= Given entries =
--------------------------------

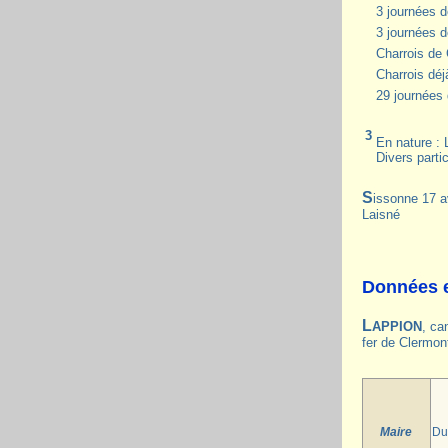
3 journées d
3 journées d
Charrois de 
Charrois déjà
29 journées
3
En nature : 
Divers parti
Sissonne 17 a
Laisné
Données e
LAPPION
, ca
fer de Clermont
Maire
Du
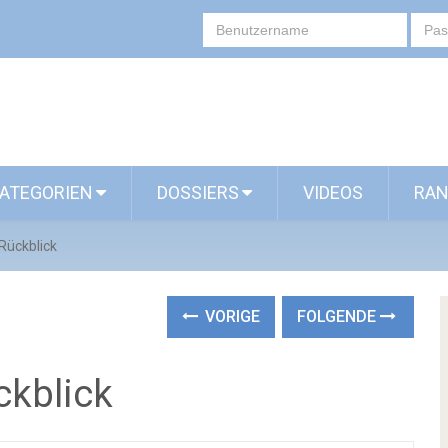
ATEGORIEN
DOSSIERS
VIDEOS
RAN
Rückblick
VORIGE
FOLGENDE
ckblick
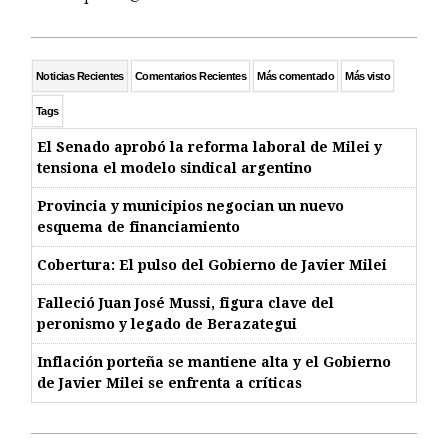
Noticias Recientes
Comentarios Recientes
Más comentado
Más visto
Tags
El Senado aprobó la reforma laboral de Milei y
tensiona el modelo sindical argentino
Provincia y municipios negocian un nuevo
esquema de financiamiento
Cobertura: El pulso del Gobierno de Javier Milei
Falleció Juan José Mussi, figura clave del
peronismo y legado de Berazategui
Inflación porteña se mantiene alta y el Gobierno
de Javier Milei se enfrenta a críticas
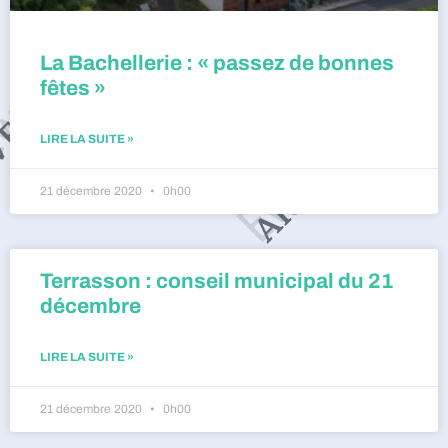
La Bachellerie : « passez de bonnes
fêtes »
LIRE LA SUITE »
21 décembre 2020
0h00
Terrasson : conseil municipal du 21
décembre
LIRE LA SUITE »
21 décembre 2020
0h00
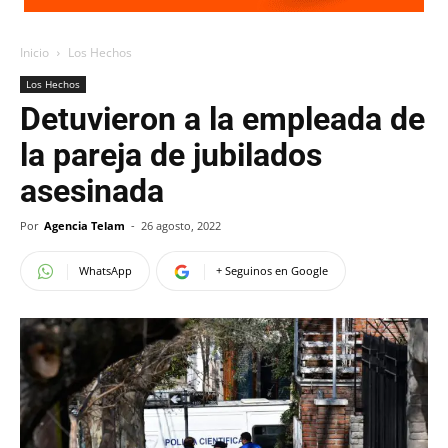
Inicio
Los Hechos
Los Hechos
Detuvieron a la empleada de
la pareja de jubilados
asesinada
Por
Agencia Telam
-
26 agosto, 2022
WhatsApp
+ Seguinos en Google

--------------------------------

= Brief =
Copy every line of the data where "Javier" is found.

= Your response =
Cobertura: El pulso del Gobierno de Javier Milei
de Javier Milei se enfrenta a críticas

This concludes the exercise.